Mental clauses “are concerned with our experience of the world of our own consciousness” (H & M, p.197). Mental clauses consist of a Sensor, which is a human participant, and a Phenomenon:

Mary (Sensor) liked (Process: mental) the gift (Phenomenon)

Alternatively, this example may also be construed as:

The gift (Phenomenon) pleased (Process: mental) Mary (Sensor)

There are, therefore, two directions of mental Process: those that emanate from the Sensor (‘like’-type) or those that impinge upon the Sensor (‘please’-type). More examples can be seen here. As well as this, mental Processes may be divided into four distinct types:

  1. Perceptive – He saw the car
  2. Cognitive – He knows the car
  3. Desiderative – He wants the car
  4. Emotive – He likes the car

The Phenomenon may be a thing, as in ‘the gift’ above, or it may be an act or a fact. In the case of the Phenomenon as thing, this may also be metaphorical:

Amnesty (Sensor) found (Process: mental) persistent abuses (Phenomenon)
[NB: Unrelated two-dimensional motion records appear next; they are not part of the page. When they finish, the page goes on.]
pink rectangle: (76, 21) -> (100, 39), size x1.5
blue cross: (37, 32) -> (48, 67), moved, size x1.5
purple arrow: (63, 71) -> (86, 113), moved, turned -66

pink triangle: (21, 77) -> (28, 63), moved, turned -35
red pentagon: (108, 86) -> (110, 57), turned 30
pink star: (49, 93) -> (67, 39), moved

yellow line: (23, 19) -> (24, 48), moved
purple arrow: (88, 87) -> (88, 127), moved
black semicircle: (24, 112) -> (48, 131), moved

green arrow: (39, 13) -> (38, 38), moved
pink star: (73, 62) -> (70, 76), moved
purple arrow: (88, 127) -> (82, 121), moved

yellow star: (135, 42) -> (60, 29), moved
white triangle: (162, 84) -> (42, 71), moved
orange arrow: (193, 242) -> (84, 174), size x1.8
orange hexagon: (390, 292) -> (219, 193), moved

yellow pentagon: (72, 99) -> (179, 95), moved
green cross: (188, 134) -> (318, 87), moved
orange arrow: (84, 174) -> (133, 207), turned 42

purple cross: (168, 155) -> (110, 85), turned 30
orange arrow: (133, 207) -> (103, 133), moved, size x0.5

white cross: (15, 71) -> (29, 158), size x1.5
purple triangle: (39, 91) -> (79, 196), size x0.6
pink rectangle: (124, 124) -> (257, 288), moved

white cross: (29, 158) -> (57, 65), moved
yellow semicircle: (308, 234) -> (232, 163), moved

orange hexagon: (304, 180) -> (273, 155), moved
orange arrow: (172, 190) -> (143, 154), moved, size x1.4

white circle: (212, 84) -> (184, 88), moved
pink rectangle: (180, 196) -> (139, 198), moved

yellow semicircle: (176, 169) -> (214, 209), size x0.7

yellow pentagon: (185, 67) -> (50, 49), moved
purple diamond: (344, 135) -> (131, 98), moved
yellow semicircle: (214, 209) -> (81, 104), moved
Where the Phenomenon is an act (termed macrophenomenal clauses) it is usually realized by a non-finite clause and the Process is usually restricted to those of perception:

He (Sensor) saw (Process: mental) [[the sand dredger heading for the cruiser]] (Phenomenon)

The macrophenomenonal Phenomenon may also function as Subject, yet it is usually only the Subject of the non-finite clause that is picked out rather than the whole Phenomenon:

The sand dredger was seen heading for the cruiser

Where the Phenomenon is a fact (termed metaphenomenal clauses) it is typically realized by a finite clause:

I (Sensor) can see (Process: mental) this town is going to hell fast (Phenomenon)
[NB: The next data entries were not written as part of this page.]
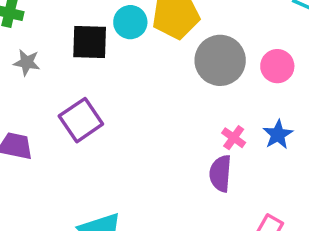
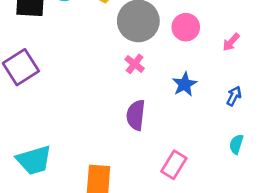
pink cross: (234, 138) -> (135, 64), moved

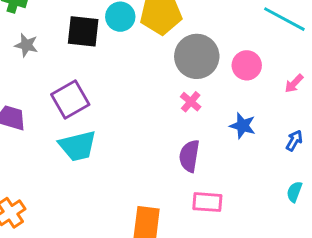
blue star: (185, 84) -> (243, 126), turned -30
cyan trapezoid: (34, 160) -> (78, 146), moved
pink rectangle: (174, 165) -> (207, 202), moved, turned 60

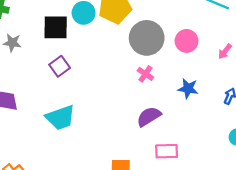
purple square: (70, 99) -> (60, 66), moved, size x0.7
purple semicircle: (189, 156) -> (149, 116), turned 55

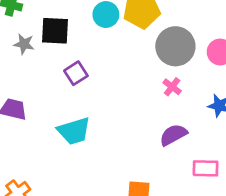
black square: (56, 27) -> (55, 31), moved
pink rectangle: (167, 151) -> (206, 168), moved

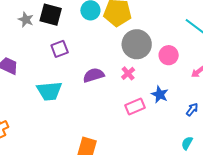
purple semicircle: (173, 135) -> (94, 75), moved
pink rectangle: (206, 168) -> (135, 107), moved, turned -36

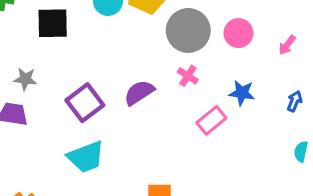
gray star: (26, 20) -> (25, 79), moved
purple square: (60, 49) -> (85, 103), moved, size x1.4
cyan trapezoid: (49, 91) -> (86, 157), moved

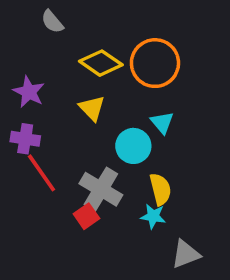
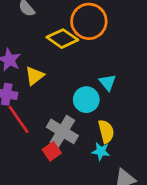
orange circle: (155, 63) -> (89, 21), moved
yellow triangle: (92, 108) -> (35, 76), moved, turned 36

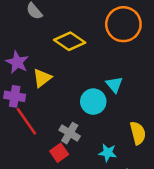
orange circle: (89, 21) -> (123, 24), moved
gray cross: (62, 131) -> (70, 133), size x0.7
yellow semicircle: (106, 131) -> (138, 133), moved

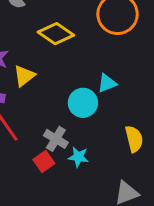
cyan triangle: (114, 85) -> (107, 83), turned 48
cyan star: (108, 153) -> (78, 157), moved

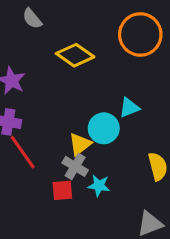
yellow triangle: (24, 76) -> (80, 144), moved
red square: (44, 161) -> (62, 190), turned 30

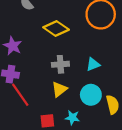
cyan circle: (104, 128) -> (91, 95), moved
gray cross: (75, 166) -> (60, 64), moved, turned -35

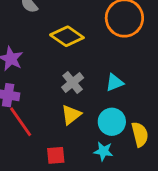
gray cross: (60, 64) -> (73, 83), turned -35
cyan star: (72, 118) -> (103, 151), moved

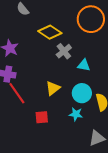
gray cross: (73, 83) -> (64, 51), moved
cyan triangle: (115, 83) -> (84, 65), turned 32

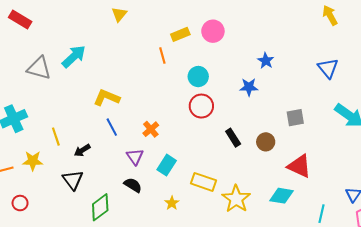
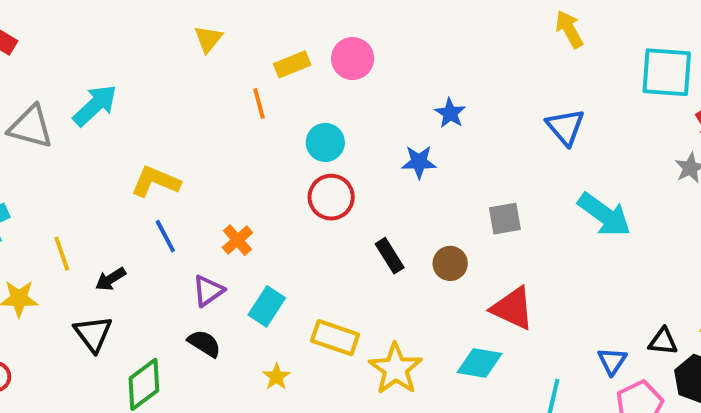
yellow triangle: (119, 14) -> (208, 39), moved
purple triangle: (135, 157) -> (208, 291), turned 30

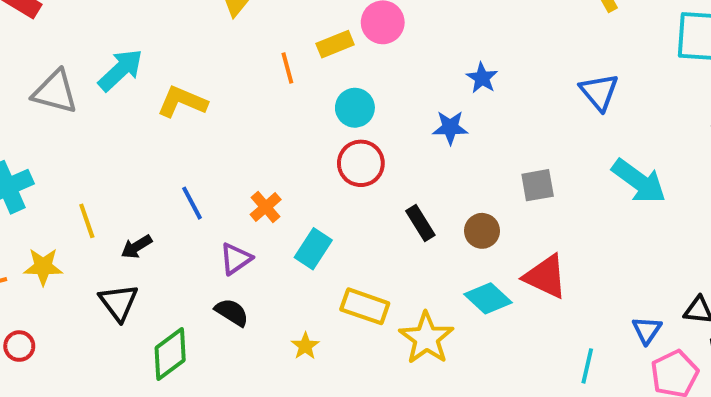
yellow rectangle: (292, 64) -> (335, 44), moved
yellow L-shape: (156, 181) -> (182, 102), moved
cyan rectangle: (267, 306) -> (313, 249), moved
cyan diamond: (479, 363) -> (488, 298), moved, turned 33

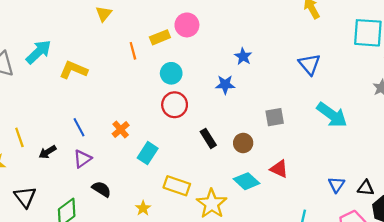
purple triangle: (236, 259) -> (82, 159), moved
red triangle: (546, 277) -> (279, 169), size x0.7
black triangle: (119, 302) -> (25, 197), moved
blue triangle: (647, 330) -> (336, 185), moved

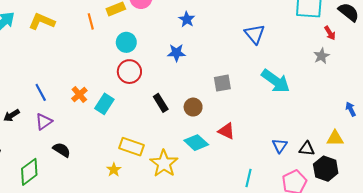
blue star: (243, 56) -> (187, 19), moved
yellow L-shape: (73, 70) -> (42, 21), moved
cyan rectangle: (148, 153) -> (104, 104), moved
yellow star: (143, 208) -> (114, 170), moved

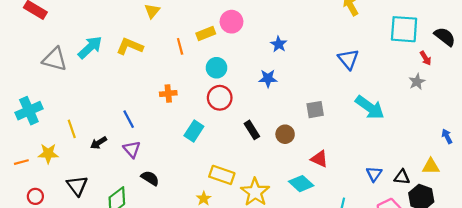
orange cross: (79, 95) -> (168, 93), moved, turned 35
purple triangle: (44, 122) -> (132, 149), turned -36
cyan diamond: (196, 143) -> (301, 184), moved

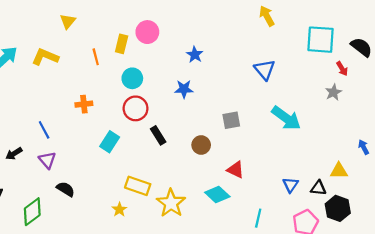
yellow rectangle: (206, 33) -> (122, 44), turned -54
black rectangle: (252, 130) -> (158, 135), moved
yellow triangle: (431, 166) -> (339, 171), moved

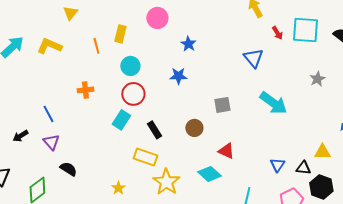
pink circle: (147, 32) -> (157, 18), moved
red arrow: (342, 69) -> (277, 33), moved
black rectangle: (158, 135) -> (154, 130), moved
cyan rectangle: (110, 142) -> (121, 120), moved
yellow rectangle: (138, 186) -> (145, 157), moved

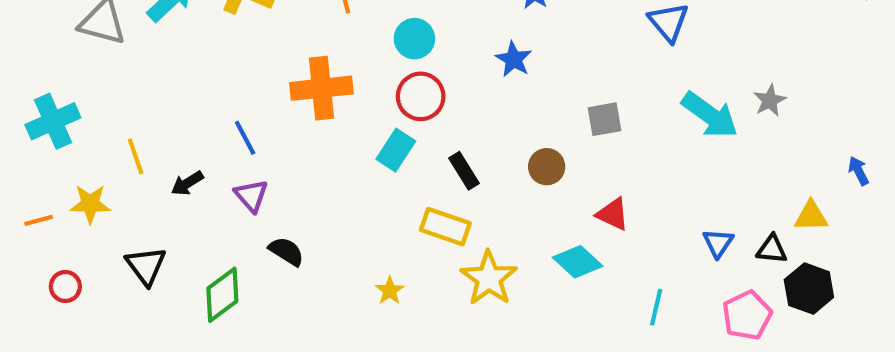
blue star: (178, 76) -> (514, 59), turned 30
gray star: (317, 79) -> (770, 101), moved
orange cross: (85, 90) -> (321, 88), size x1.8

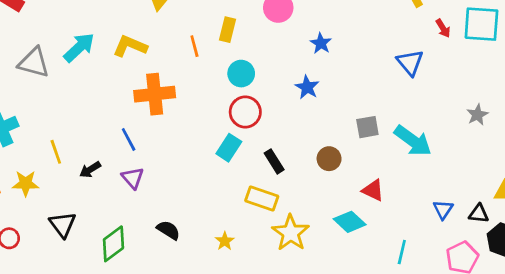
orange cross: (321, 88) -> (155, 94), moved
cyan arrow: (710, 115) -> (413, 141), moved
black semicircle: (286, 251) -> (168, 230), moved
(All examples from H & M, p.200-205)

One further option available to mental clauses that distinguish them from both material and relational ones is the ability to project another clause as an idea, as in this Peanuts cartoon where Charles and Linus project their ideas and opinions (underline) using mental Processes (bold) (but I don’t actually know how to embed a cartoon in here) –

Charlie: You know Linus, I admit I can see some value in this blanket business…It seems to put you in a mood for contemplation…I imagine it really quiets your mind so you can think about things…
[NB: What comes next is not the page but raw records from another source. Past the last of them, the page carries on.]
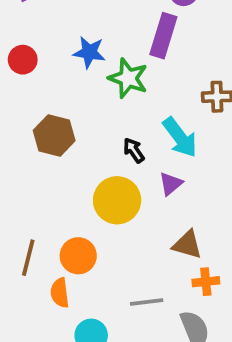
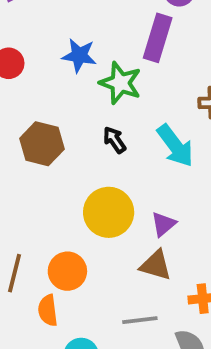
black arrow: (134, 150) -> (114, 140), moved
purple triangle: (171, 184) -> (163, 224), moved
brown triangle: (187, 245) -> (156, 265), moved

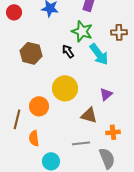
green star: (120, 83) -> (82, 31), moved
purple triangle: (163, 224) -> (106, 94), moved
orange circle: (67, 271) -> (39, 106), moved

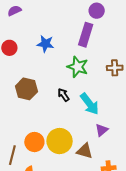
black arrow: (68, 51) -> (64, 95), moved
cyan arrow: (99, 54) -> (90, 104), moved
yellow circle: (65, 88) -> (60, 141), moved

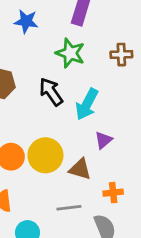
black arrow: (64, 95) -> (51, 92), size x1.5
cyan arrow: (90, 104) -> (87, 104), turned 65

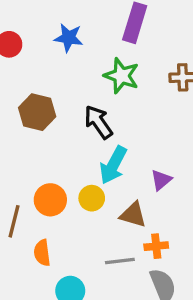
cyan arrow: (87, 104) -> (113, 165), moved
yellow circle: (45, 155) -> (92, 198), size x0.6
orange cross: (113, 193) -> (156, 246), moved

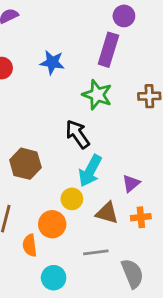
brown hexagon: (37, 112) -> (25, 164), moved
orange circle: (50, 200) -> (52, 224), moved
orange cross: (156, 246) -> (141, 217), moved

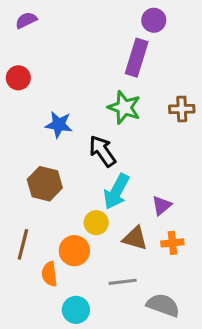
blue star: (52, 62) -> (59, 125), moved
gray semicircle: (132, 273) -> (163, 305), turned -48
Linus: On the contrary. I find that, to be done properly, sucking your thumb and holding your blanket requires complete concentration!



The second element in the figure of the clause as representation is the Participants, which “are inherent in the process: every experiential type of clause has at least one participant” (H & M, p.175). The type of participant (bold) is dependent on the process (underlined) involved:

1. Actor + Process: material – The lion ran.

2. Senser + Process: mental The tourist noticed the lion.

3a. Carrier + Process: relational + AttributeThe lion was hungry. 

3b. Token + Process: relational + ValueThe lion was the king of the jungle.

4. Behaver + Process: behavioural The tourist screamed.

5. Sayer + Process: verbalThe police announced there would be a search.

6. Existent + Process: existential – There was no trace.